Mum saw the Diabetic Nurse at the local surgery last week and when I told her about mum's ulcer on her ankle and asked her if this was caused by mum's diabetes she just replied 'probably'. the Diabetic Nurse wasn't that bothered about mum's ulcer and was more interested in telling me that I am highly likely to get Diabetes 2 so recommended that I get tested asap and that my children should too when they get into their 30s as it often runs in families. I then explained that mum's blood sugar level was around 15.3 and she said that was to be expected because she has an infection in her leg.
On Thursday, I asked the nurse at the hospital if she thought mum's ulcer was caused by mum's diabetes and she just replied she didn't know. I then asked her how long will it take to get better and her response was 'a very long time'. She then examined mum's ankle and it had become infected and she applied some silver cream to mum's ulcer. The nurse then said she was thinking of starting mum on a 12 week plan but seeing mum's leg on that day said that a 18 week plan would probably be better. She said after then her treatment can be reviewed.
So after asking the question about mum's ulcer being as a result of her diabetes has remained unanswered and I am hoping someone on her can share their experience with me as I would really like to know if mum's leg will ever get better or are things going to get worse for mum. I just want to be prepared and have answers for mum.
Thank you for listening!


----------



## grovesy (May 14, 2017)

Welcome.


----------



## Copepod (May 14, 2017)

Welcome to the forum jayne1. It's impossible to say for sure if your Mum's ulcer was caused by her diabetes, but leg ulcers occur more frequently in people with poorly controlled blood glucose levels. Initial minor injuries are more likely to go unnoticed when nerves / sensation is damaged. Infections do increase blood glucose levels. Now your Mum needs proper ulcer treatment, alongside managing her blood glucose levels. Best wishes for her recovery, as ulcers are by definition slow healing.
Type 2 diabetes has a large genetic component, but keeping fit, active, normal weight all reduce your risk, so it's important for you and your children to be aware.


----------



## Ditto (May 14, 2017)

Hello and welcome to the forum.  Sorry to hear about your Mum's health issues. Mum's are a worry, she is lucky to have you.


----------



## trophywench (May 14, 2017)

All bodily healing is one heck of a lot slower if you have higher blood glucose than a non-diabetic for starters and everything slows down as we age - there's no cure for that.  All bodily tissue including skin loses collagen and everything that keeps it plump and juicy and easily healing - it' a vicious circle unfortunately.

The medics are being truthful - tissue ulcers take months to heal even if you're not diabetic or elderly.  Did D cause it? - who knows? could have happened anyway, if you slightly damage a bit of you and ignore it.  Add the fact that she wouldn't have felt the pain cos her nerve endings were already damaged and exacerbating with a further a slight rub or abrasion which she wouldn't have been aware of either is much more likely to be able to escalate, isn't it?

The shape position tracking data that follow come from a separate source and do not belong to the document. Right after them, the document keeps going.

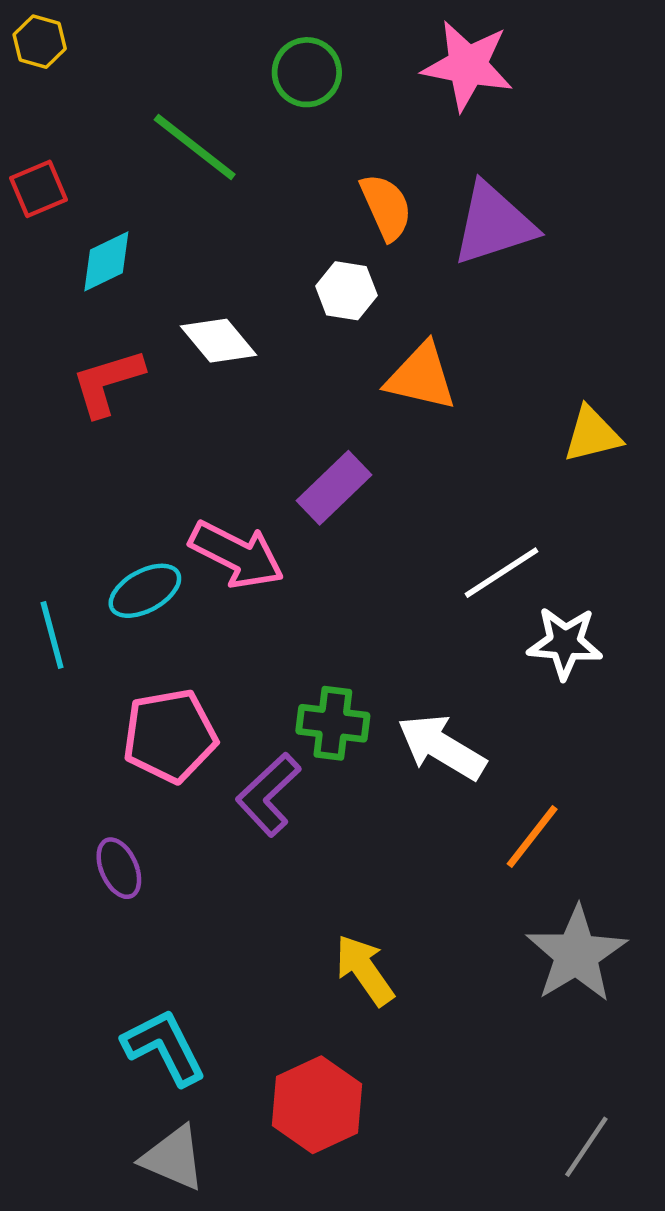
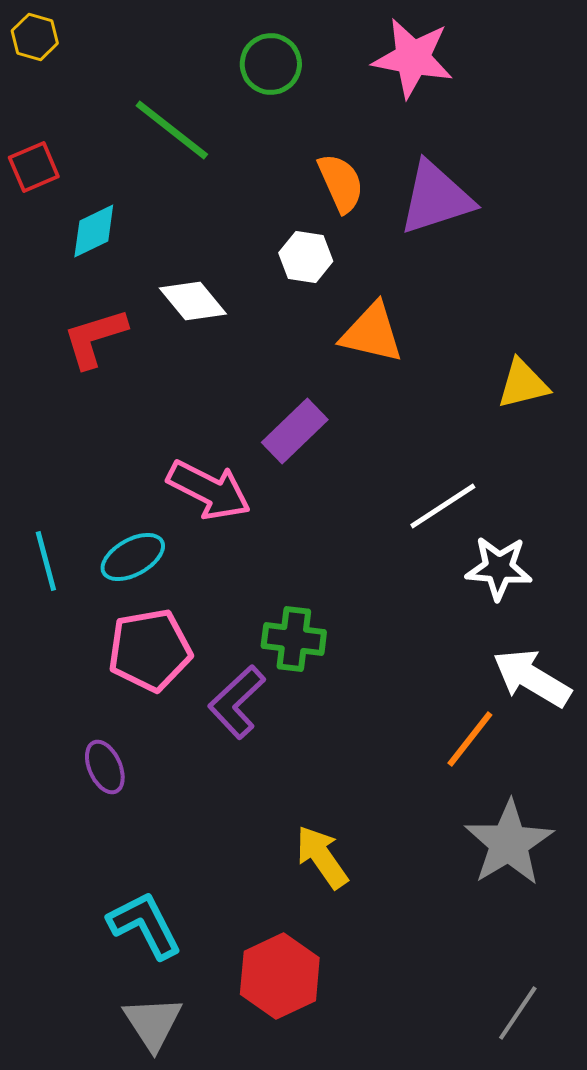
cyan ellipse: (145, 591) -> (133, 557), moved
white arrow: (442, 747) -> (532, 678), moved
gray triangle: (173, 1158) -> (153, 1023), turned 34

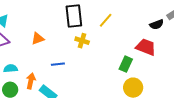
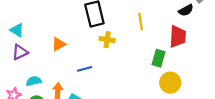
yellow line: (106, 20) -> (141, 21), moved, turned -42
red trapezoid: (146, 47) -> (178, 36), turned 80

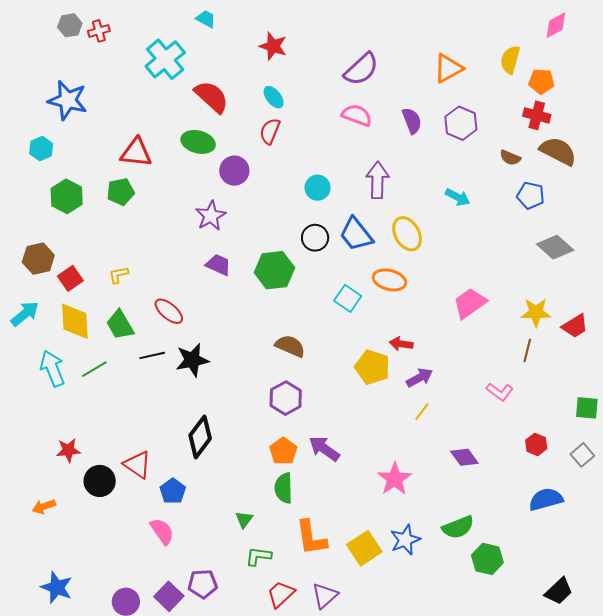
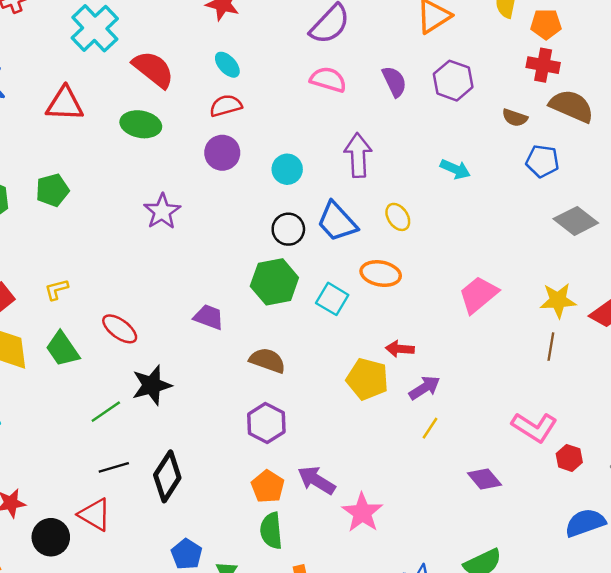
red semicircle: (270, 131) -> (226, 106), turned 56
red triangle: (136, 153) -> (65, 104), moved
purple circle: (234, 171) -> (222, 153), moved
yellow ellipse: (407, 234) -> (398, 217), size x0.7
purple trapezoid: (218, 265) -> (209, 317), moved
green hexagon: (274, 270) -> (274, 282), moved
black line: (152, 355) -> (114, 467), moved
green line: (94, 369) -> (106, 412), moved
pink L-shape: (500, 392) -> (534, 427), moved, size x1.4
pink star: (395, 479) -> (362, 513), moved
blue pentagon: (173, 491) -> (187, 554), moved

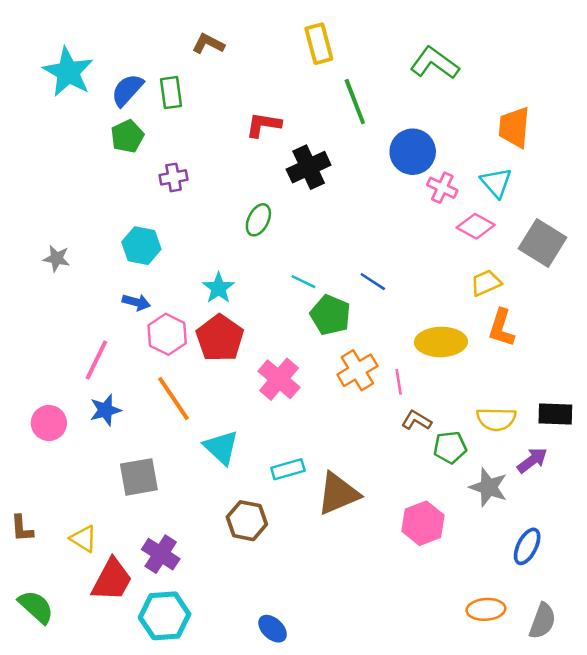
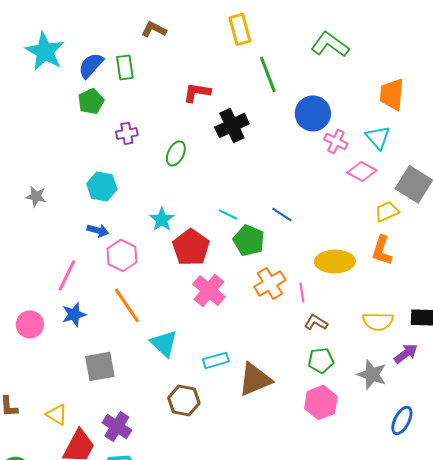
green ellipse: (258, 220) -> (176, 153), moved
yellow trapezoid: (486, 283) -> (387, 211), moved
red pentagon: (220, 338) -> (191, 247), moved
green pentagon: (450, 447) -> (321, 360), moved

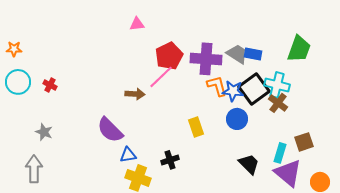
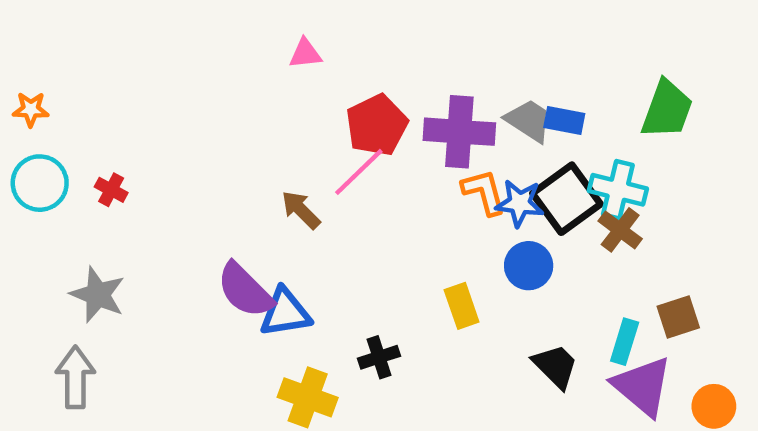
brown arrow: (135, 94) -> (301, 210), turned -138
yellow rectangle: (196, 127) -> (462, 306), moved
gray star: (44, 132) -> (98, 295), size x1.4
blue triangle: (128, 155) -> (285, 313), moved, size x1.4

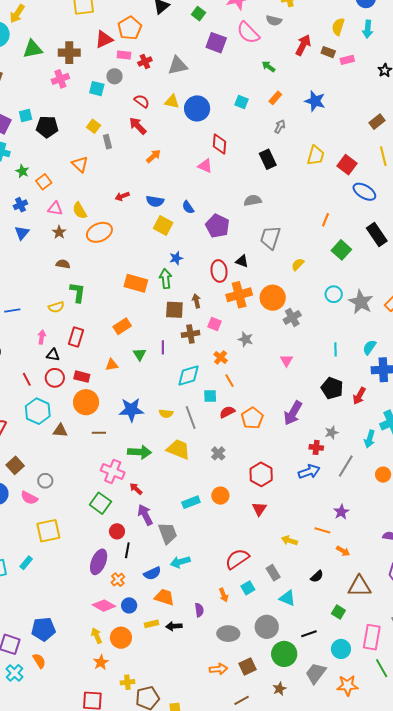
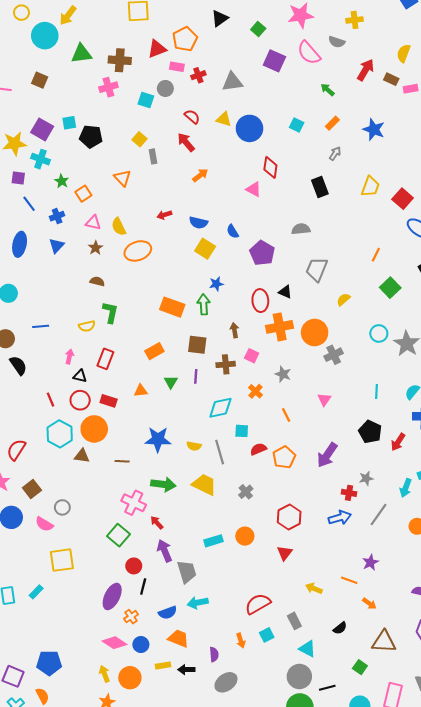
brown square: (174, 310) -> (197, 345), moved
orange line: (229, 381) -> (286, 415), moved
orange circle: (86, 402) -> (94, 429), moved
gray circle: (267, 627) -> (299, 676), moved
gray ellipse: (228, 634) -> (226, 682), moved, turned -40

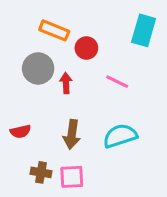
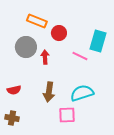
cyan rectangle: (144, 30) -> (98, 41), moved
brown cross: (41, 172) -> (12, 118), moved
pink square: (72, 177) -> (67, 115), moved

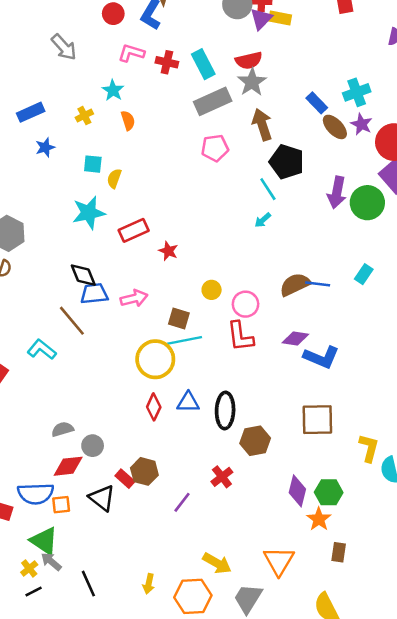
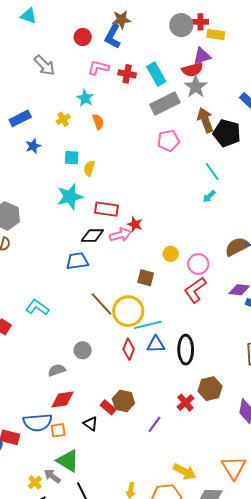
purple triangle: (261, 19) -> (202, 56), moved, turned 30
black pentagon: (287, 162) -> (227, 133), moved
red rectangle: (134, 230) -> (106, 209), turned 35
black diamond: (83, 275) -> (92, 236), moved, turned -65
pink arrow: (134, 298) -> (120, 235), moved
brown line: (72, 321) -> (102, 304), moved
red L-shape: (240, 336) -> (195, 290), turned 64
cyan line: (185, 340) -> (148, 325), moved
brown hexagon: (255, 441) -> (210, 389), moved
gray circle: (93, 446) -> (83, 350), moved
black triangle: (102, 498) -> (90, 424), size x0.7
green triangle: (44, 541) -> (68, 461), moved

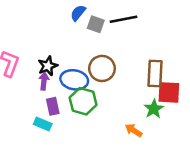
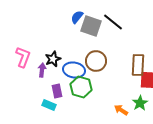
black line: (123, 19) -> (113, 22), turned 50
gray square: (96, 24) -> (91, 26), size x1.5
purple arrow: (44, 81) -> (42, 70), moved
green star: (154, 109) -> (140, 103), moved

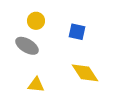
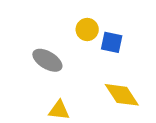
yellow circle: (36, 21) -> (87, 29), moved

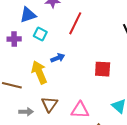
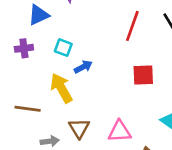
red line: (75, 23) -> (132, 26), moved
cyan square: (40, 34) -> (63, 48), moved

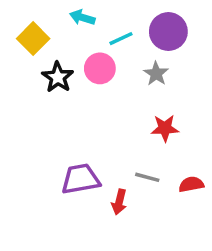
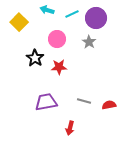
cyan line: (121, 39) -> (72, 14), moved
black star: (58, 77) -> (35, 58), moved
red star: (165, 128) -> (59, 67), moved
red arrow: (119, 202) -> (70, 128), moved

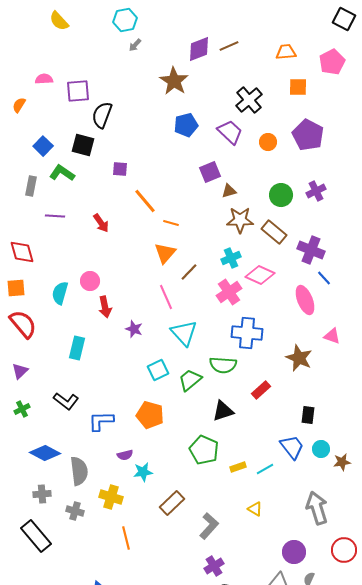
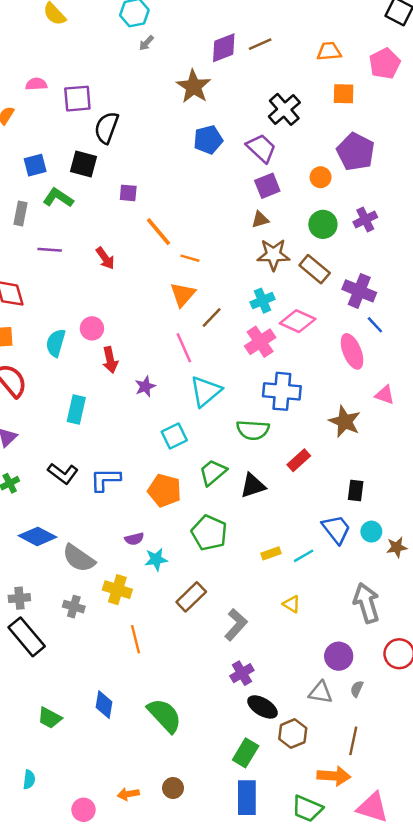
orange circle: (268, 142) -> (321, 177), moved
blue square: (43, 146) -> (35, 165), turned 30
purple square: (210, 172) -> (267, 186), moved
purple star: (134, 329) -> (145, 386), turned 30
cyan triangle: (184, 333) -> (206, 391), turned 32
green trapezoid: (190, 380) -> (213, 472), moved
blue L-shape: (101, 421) -> (105, 480), moved
green pentagon: (204, 450) -> (209, 533), moved
gray semicircle: (79, 471) -> (79, 558), turned 132
gray cross: (42, 494) -> (19, 598), moved

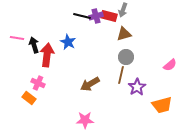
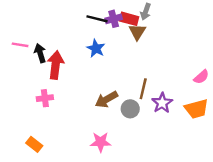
brown triangle: (124, 34) -> (137, 32), moved, turned -42
blue star: (68, 42) -> (96, 48), moved
gray circle: (126, 57) -> (130, 109), moved
pink cross: (38, 83) -> (45, 98), turned -32
orange rectangle: (29, 98) -> (34, 144), moved
orange trapezoid: (162, 105) -> (197, 109), moved

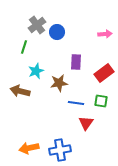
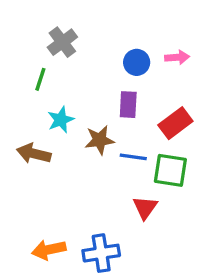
blue circle: (57, 32) -> (137, 62), moved
green square: (101, 101) -> (170, 170), size x1.5
blue line: (76, 103) -> (133, 157), moved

Most importantly - she's getting specialist long term treatment now for it - so I'm afraid you both need to be super vigilant from now on in.

I do hope she makes progress - but there are no guarantees.

When are YOU getting yourself checked out?


----------



## jayne1 (May 14, 2017)

Thank you for the warm welcome and replies which have been helpful and supportive.
I suppose what I am looking for is to hear from those who have had an ulcer as to whether their ulcer healed and how long it took but from what I have read if this is a diabetic foot ulcer they do not heal and there is a high risk that mum's leg/foot may have to be amputated in the end. I suppose I am just wanting to prepare myself for the worse so that I can be strong for my mum. I also do not understand why the professionals cannot confirm if this ulcer has been caused by mum's diabetes as being vague is not really helping.  I suppose I will just have to accept its going to be a long haul and we will have to wait and see what happens.


----------



## trophywench (May 15, 2017)

Because they simply will not guess or make conjectures about her ulcer - or anything - only tell you what they know as facts.  They do not know the facts - so how can they tell you what caused it?  I mean - in the same way when delivering a terminal prognosis to - or for - a patient - they can't tell them and theirs when that might be.  So do you really want to have a go at them - or are you just wanting to get it off your chest?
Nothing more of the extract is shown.